There were also many observations about her practice that were very positive.

  • Patients enjoyed visiting with the staff and Dr. Kassell.  It was a friendly and professional atmosphere.
  • The dentist was excellent at presenting a concise and understandable treatment plan to each patient.  Her assistant was well-trained and was very effective in answering the patients’ questions about procedures and treatment.
  • Her hygienist was comfortable with “pre-heating” her patients to possible treatment that may be recommended by Dr.

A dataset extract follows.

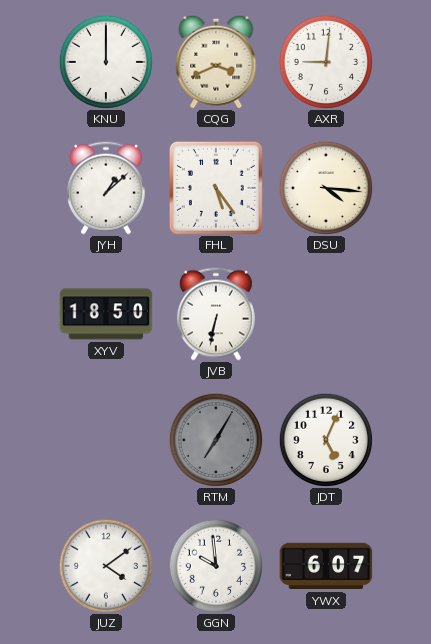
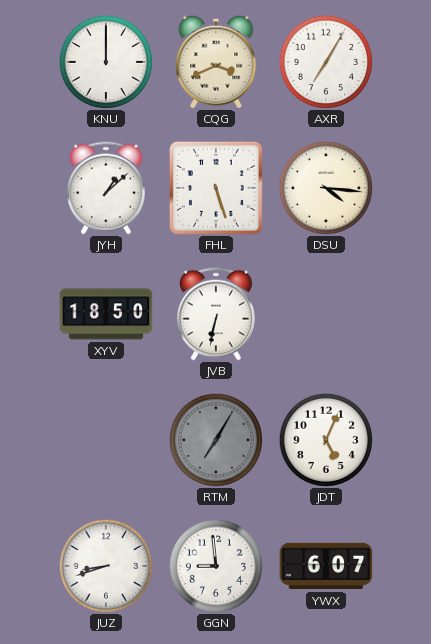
AXR: 9:01 -> 7:05
FHL: 5:24 -> 5:27
JUZ: 4:09 -> 8:42
GGN: 9:59 -> 8:59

Kassell.  She used the intraoral camera extensively.
  • The “New Patient Experience” was well accepted by all the new patients and I heard many compliments from the patients as they were leaving.

OK…so what is wrong with this picture?  With so many positive points, what is happening here?  Do you know?  Is this happening in your office? 

Recommendations:

  1. Jamie, the Practice Coordinator, MUST learn to perform the following tasks:
    1. Present the treatment plan as sequenced by the doctor and assistant, along with the patient’s investment.  Offer financial options, such as Care Credit and schedule the patient for the first appointment, informing them of their “portion” to be paid at that time.  Give the patient a signed copy of the treatment plan.  Write the patient’s portion on the back of the appointment card “as a courtesy”.
    2. Statements MUST be sent out weekly or when an insurance payment is posted and the patient still has a balance.
    3. Insurance claims MUST be followed up on within 15 days
    4. Past due account follow-up phone calls MUST be made monthly and handled accordingly
    5. She MUST collect the patient’s portion at the time of their visit and not wait to send the statement after the insurance company has paid.
  2. A monthly monitor must be completed and reviewed that illustrates Jamie’s performance in order to hold her accountable for her tasks.
  3. A review of her performance must be conducted with Dr. Kassell to discuss training issues, challenges and positive reinforcement.
  4. Within a reasonable amount of time (3-6 months) a decision must be made regarding whether or not Jamie is the right employee for this position.

Conclusions:

WOW!  Item #4 is aggressive and confrontational, isn’t it?  No, it isn’t.  Dr. Kassell owns a business and she must make business decisions in order to keep her business profitable.  If she is not profitable, she can’t keep her doors open and continue to do what she enjoys, which is practicing dentistry.

Dr. Kassell’s practice thrived for the first 3 years because she had a Practice Coordinator that understood the necessity for patients to pay for the services that they received.  When she left and Jamie was hired, Jamie was an exceptionally friendly face at the front desk and all the patients liked her immediately.  However, managing the financial aspect of the patient accounts was not her strong suit.  Over the past 2 years, less and less money was being cash-flowed.  Since there were no monitors completed to illustrate these facts, Dr. Kassell didn’t know what was happening. 

Doctors….PLEASE get training for your business employees in order for them to perform at their maximum potential.  As hard as it is, DO NOT KEEP an employee that is not suited for the position that they were hired for.  It will eventually break your bank and you could be the one looking for another job!